A year after the collapse of the Tunisian and Egyptian autocracies, Iran’s internal political landscape appears eerily untouched. The authorities have successfully quashed any popular inclination toward public protest; even as news of severe new U.S. sanctions has sent Iran’s currency into a free-fall, there is little evidence that Iran’s disproportionately young and underemployed population is prepared to rally on the streets. The once-potent Green Movement has been effectively decapitated by Tehran’s cold-blooded tactics, including the house arrest of its leading figureheads, and its many advocates-in-exile predictably have become locked in futile squabbling. The most dynamic political debate within Iran today is not among its opposition, but its hard-liners, who are engaged in unrestrained internecine warfare. In other words, the Islamic Republic’s current domestic landscape remains frozen in the general patterns reliably exhibited since the 1979 revolution: fierce struggles among the political elite overshadowing a quiescent but deeply dissatisfied citizenry.

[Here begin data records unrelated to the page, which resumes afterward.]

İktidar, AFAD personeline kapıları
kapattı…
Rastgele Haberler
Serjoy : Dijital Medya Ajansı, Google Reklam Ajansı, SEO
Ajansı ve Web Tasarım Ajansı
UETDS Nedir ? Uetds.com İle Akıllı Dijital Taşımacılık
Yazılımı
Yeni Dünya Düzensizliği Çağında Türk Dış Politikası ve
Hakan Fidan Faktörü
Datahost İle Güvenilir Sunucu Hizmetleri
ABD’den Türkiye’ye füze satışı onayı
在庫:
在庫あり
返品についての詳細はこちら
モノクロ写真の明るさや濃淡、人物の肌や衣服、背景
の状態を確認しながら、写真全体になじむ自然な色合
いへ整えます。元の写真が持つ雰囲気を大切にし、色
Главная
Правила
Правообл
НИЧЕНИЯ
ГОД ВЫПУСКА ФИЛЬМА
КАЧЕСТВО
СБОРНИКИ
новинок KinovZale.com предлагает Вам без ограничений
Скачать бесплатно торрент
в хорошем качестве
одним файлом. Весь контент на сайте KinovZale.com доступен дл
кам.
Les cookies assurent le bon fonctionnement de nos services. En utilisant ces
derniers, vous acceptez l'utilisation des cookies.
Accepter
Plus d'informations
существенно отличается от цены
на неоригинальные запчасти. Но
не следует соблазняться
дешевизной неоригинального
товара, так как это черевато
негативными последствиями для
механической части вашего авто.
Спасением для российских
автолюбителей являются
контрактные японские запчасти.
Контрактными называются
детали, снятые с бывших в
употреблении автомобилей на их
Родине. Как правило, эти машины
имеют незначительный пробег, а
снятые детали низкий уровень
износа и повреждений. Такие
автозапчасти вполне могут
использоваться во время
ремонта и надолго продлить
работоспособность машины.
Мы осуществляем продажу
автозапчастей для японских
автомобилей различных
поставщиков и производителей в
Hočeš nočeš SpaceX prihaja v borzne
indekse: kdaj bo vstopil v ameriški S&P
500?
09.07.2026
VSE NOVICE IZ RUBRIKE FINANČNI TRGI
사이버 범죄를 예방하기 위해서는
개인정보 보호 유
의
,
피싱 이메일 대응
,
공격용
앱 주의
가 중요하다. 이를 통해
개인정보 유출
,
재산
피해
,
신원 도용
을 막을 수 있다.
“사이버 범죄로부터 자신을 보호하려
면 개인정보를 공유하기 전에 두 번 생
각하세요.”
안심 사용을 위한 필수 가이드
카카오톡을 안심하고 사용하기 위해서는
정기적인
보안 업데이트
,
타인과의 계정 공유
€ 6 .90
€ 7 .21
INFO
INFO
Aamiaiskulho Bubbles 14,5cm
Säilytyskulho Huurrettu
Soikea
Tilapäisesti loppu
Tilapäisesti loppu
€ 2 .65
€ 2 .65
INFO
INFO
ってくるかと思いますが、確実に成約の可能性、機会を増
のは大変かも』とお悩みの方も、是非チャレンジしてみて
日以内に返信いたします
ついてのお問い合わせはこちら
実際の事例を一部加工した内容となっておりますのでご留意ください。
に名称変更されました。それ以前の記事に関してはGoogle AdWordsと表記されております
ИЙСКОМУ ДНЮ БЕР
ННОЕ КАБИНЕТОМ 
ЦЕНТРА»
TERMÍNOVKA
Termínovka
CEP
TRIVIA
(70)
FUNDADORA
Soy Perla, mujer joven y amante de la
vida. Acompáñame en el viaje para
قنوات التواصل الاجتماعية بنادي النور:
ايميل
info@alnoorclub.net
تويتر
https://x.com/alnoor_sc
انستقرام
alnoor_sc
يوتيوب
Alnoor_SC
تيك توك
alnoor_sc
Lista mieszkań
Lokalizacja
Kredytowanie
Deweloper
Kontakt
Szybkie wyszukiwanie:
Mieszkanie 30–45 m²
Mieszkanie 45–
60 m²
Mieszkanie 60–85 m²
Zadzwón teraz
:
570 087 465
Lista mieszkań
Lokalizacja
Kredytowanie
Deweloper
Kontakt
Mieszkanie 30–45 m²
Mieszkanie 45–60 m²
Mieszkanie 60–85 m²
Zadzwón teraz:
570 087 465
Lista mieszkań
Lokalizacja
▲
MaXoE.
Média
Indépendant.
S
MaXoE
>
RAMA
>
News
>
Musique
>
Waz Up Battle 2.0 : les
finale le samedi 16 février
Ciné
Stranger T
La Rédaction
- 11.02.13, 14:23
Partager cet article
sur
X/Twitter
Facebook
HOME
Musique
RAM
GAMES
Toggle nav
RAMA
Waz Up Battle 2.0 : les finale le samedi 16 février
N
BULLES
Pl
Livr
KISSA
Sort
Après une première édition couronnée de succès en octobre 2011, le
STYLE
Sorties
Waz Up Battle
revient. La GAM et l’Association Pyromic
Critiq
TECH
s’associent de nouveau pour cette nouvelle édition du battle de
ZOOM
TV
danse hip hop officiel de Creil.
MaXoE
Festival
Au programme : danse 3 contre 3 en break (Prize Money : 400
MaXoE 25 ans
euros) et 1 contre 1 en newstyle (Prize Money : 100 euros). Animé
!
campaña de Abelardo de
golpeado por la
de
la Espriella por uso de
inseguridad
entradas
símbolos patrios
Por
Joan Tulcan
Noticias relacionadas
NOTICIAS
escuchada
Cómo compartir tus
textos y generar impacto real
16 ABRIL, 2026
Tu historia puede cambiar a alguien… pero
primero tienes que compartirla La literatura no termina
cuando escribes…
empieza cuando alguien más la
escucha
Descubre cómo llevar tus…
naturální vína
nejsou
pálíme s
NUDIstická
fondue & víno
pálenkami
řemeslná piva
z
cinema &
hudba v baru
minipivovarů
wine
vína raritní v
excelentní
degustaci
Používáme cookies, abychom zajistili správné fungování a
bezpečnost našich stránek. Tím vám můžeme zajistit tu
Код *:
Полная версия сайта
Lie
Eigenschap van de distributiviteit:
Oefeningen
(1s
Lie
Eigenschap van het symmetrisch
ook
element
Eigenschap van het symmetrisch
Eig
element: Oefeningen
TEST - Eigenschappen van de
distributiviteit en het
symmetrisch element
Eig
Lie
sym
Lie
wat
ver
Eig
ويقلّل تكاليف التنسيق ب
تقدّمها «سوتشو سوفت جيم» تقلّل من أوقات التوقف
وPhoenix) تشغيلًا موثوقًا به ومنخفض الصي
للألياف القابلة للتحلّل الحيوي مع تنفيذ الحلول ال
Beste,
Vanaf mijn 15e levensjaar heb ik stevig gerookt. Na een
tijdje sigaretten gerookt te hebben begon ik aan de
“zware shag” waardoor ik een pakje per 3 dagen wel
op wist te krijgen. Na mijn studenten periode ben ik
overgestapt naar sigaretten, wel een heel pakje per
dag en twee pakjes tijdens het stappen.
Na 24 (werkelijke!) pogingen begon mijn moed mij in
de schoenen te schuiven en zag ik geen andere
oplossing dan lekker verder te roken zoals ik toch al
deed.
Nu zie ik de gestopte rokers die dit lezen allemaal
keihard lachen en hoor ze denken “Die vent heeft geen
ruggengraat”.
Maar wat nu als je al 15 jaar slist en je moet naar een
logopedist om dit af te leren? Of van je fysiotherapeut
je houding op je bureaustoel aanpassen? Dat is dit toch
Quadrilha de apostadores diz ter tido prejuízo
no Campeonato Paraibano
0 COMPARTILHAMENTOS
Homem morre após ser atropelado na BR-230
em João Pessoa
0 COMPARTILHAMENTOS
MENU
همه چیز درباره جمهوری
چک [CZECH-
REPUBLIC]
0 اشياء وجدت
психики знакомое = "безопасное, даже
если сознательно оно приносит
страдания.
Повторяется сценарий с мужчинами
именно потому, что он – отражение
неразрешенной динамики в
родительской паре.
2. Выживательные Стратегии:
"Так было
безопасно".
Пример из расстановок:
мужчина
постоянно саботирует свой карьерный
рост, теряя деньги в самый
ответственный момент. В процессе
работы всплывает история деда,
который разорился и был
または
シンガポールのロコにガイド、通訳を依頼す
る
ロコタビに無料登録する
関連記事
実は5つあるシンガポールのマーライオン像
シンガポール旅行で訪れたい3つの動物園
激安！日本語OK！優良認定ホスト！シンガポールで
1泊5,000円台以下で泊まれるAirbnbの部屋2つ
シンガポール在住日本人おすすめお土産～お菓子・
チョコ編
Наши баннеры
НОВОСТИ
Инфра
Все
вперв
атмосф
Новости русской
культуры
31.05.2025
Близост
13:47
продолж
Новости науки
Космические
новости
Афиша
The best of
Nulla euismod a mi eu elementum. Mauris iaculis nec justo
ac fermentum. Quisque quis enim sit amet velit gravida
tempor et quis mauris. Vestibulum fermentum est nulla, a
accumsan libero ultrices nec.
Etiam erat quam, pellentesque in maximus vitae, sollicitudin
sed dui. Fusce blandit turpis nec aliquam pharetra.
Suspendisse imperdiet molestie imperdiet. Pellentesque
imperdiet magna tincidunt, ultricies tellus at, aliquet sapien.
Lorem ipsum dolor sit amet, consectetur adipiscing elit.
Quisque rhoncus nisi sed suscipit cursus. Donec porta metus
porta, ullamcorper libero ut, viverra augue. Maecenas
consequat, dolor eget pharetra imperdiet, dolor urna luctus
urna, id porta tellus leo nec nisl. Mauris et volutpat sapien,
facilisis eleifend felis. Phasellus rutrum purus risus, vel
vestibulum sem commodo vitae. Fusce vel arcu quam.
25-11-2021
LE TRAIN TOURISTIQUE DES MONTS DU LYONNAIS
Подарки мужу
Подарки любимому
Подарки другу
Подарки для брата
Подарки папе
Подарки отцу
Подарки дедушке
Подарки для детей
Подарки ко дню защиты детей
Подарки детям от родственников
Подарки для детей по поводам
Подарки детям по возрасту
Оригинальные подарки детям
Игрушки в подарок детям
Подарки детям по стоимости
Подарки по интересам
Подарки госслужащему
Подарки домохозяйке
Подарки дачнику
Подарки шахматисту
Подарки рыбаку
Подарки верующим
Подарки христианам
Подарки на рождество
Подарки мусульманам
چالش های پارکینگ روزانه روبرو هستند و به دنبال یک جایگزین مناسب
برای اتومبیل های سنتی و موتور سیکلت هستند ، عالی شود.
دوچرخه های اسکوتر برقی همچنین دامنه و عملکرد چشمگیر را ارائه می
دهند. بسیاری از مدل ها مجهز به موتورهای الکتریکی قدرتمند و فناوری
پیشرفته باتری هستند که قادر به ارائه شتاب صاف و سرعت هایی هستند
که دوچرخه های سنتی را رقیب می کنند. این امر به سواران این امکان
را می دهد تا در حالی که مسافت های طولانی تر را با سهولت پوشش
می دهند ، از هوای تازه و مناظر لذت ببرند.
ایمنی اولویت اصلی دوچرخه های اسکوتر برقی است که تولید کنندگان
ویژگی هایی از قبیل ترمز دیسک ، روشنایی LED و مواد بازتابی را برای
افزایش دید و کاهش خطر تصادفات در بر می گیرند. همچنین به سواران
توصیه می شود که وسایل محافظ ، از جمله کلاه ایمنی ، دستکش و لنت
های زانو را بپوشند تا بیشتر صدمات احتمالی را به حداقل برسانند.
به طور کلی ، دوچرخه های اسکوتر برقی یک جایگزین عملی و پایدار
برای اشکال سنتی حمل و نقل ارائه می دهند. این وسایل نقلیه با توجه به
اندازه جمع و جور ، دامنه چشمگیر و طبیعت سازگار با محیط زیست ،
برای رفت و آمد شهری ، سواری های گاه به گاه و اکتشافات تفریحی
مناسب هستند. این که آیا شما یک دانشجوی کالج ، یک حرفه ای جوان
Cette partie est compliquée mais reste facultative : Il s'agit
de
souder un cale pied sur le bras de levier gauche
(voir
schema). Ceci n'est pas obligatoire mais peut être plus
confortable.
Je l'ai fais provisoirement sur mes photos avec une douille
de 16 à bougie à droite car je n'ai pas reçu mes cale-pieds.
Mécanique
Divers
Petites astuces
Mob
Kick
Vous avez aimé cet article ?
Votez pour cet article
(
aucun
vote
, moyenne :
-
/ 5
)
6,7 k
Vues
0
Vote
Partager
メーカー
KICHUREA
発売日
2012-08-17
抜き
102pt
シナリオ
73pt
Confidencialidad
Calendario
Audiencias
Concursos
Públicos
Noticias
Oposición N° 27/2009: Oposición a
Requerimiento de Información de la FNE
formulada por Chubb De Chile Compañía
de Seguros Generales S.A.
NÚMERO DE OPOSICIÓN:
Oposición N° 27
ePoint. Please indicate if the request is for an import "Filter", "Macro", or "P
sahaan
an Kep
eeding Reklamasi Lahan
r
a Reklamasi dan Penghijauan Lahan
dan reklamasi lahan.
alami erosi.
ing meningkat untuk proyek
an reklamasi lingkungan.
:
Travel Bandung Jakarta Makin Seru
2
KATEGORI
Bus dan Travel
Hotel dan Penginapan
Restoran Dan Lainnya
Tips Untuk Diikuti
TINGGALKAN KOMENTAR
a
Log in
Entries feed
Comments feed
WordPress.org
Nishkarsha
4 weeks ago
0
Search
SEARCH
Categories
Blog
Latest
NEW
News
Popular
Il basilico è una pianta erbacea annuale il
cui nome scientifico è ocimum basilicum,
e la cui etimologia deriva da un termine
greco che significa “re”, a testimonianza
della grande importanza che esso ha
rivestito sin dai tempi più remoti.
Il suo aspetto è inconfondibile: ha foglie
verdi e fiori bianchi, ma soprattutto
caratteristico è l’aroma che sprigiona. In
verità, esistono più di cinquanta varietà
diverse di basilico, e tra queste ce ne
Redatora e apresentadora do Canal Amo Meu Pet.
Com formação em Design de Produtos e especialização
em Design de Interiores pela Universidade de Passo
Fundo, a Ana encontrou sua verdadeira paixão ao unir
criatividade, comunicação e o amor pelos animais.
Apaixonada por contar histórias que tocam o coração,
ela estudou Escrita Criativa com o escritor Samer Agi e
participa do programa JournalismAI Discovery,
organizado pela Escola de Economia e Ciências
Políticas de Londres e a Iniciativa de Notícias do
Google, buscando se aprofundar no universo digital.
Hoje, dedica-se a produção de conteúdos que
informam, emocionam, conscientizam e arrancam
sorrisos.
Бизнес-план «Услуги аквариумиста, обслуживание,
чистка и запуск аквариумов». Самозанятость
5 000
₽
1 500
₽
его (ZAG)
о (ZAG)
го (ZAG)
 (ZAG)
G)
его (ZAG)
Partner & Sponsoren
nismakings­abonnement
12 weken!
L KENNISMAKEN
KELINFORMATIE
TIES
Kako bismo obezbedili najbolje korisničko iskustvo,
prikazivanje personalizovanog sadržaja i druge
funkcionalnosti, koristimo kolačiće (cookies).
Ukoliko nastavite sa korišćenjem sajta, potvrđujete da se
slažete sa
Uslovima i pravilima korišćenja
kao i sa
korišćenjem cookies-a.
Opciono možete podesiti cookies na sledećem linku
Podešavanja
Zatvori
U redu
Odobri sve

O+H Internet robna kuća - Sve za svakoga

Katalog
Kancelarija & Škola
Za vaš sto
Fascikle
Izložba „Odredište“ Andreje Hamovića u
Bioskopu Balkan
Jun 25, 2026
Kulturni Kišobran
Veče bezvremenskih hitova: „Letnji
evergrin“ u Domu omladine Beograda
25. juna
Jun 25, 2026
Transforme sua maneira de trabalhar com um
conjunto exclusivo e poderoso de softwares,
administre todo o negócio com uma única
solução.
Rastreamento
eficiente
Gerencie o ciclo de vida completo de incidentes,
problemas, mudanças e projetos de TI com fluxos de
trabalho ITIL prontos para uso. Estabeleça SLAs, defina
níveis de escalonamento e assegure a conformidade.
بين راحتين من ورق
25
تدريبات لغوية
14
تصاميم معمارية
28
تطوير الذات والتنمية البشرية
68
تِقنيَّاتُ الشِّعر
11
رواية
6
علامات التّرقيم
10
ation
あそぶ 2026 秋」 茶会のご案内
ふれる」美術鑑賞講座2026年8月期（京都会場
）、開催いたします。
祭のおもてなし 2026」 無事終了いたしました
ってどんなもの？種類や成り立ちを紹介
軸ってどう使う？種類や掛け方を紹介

Still, the regional events of the past year cast a dramatic shadow for Iran’s domestic evolution. It is still too soon to pronounce a verdict on the net effect of the Arab spring for Iran’s internal politics—whether the movement can offer an inspiration or even a blueprint for Iranian activists, whether the intensification of its paranoia and the erosion of its regional soft power will ultimately doom the revolutionary theocracy. The Arab transitions are being watched closely within the Islamic Republic, both by its skittish leadership and its frustrated population. The most consequential of these will be Egypt, whose struggles to translate the eviction of an autocrat into a meaningful democracy evokes the binary hopes and fears of Iranian democracy advocates and their regime opponents.

However, for Washington and the region, the Arab spring necessitated a dramatic shift in its policy toward Tehran.  Should public demonstrations erupt this spring, when Iran undergoes parliamentary elections, it is utterly inconceivable that the Obama Administration could maintain the detachment that characterized its response to Iran’s historic June 2009 protests. Moreover, the Arab spring’s elevation of democracy within the hierarchy of U.S. interests in the Middle East now has implications for Washington’s future options on the nuclear program. Two years ago, only months after Tehran violently subdued election protests, Secretary of State Hillary Clinton explicitly subordinated the democracy question in hopes of gaining traction for a nuclear deal with Tehran, declaring that “we encourage the free expression of ideas and political choices, but this nuclear program really is the core of our concern right now.” In the aftermath of the Arab spring, such an official articulation of hard-nosed realism sounds profoundly unseemly.

For Iran’s neighbors, the regional turmoil has also reshaped their approach to the Islamic Republic, intensifying the deeply-held trepidations that emanate from strategic competition as well as ethnic and sectarian differences. The Gulf states’ cold peace with Iran has relapsed into another cold war, as Saudi Arabia and the smaller emirates have sought to preserve the status quo amidst an environment of regional flux. So far the Obama administration has embraced the fruits of this revived regional confrontation, including unprecedented multilateral cooperation among the Gulf states and lucrative new arms packages that benefit U.S. companies. However, the past year should serve as a reminder of the unpredictable course of Middle East politics. The eruption of an existential contest for influence between Riyadh and Tehran—two states with sectarian impulses, little tolerance for democracy, and vital significance for the world economy—appears almost certain to incite volatile future repercussions for U.S. interests and international security.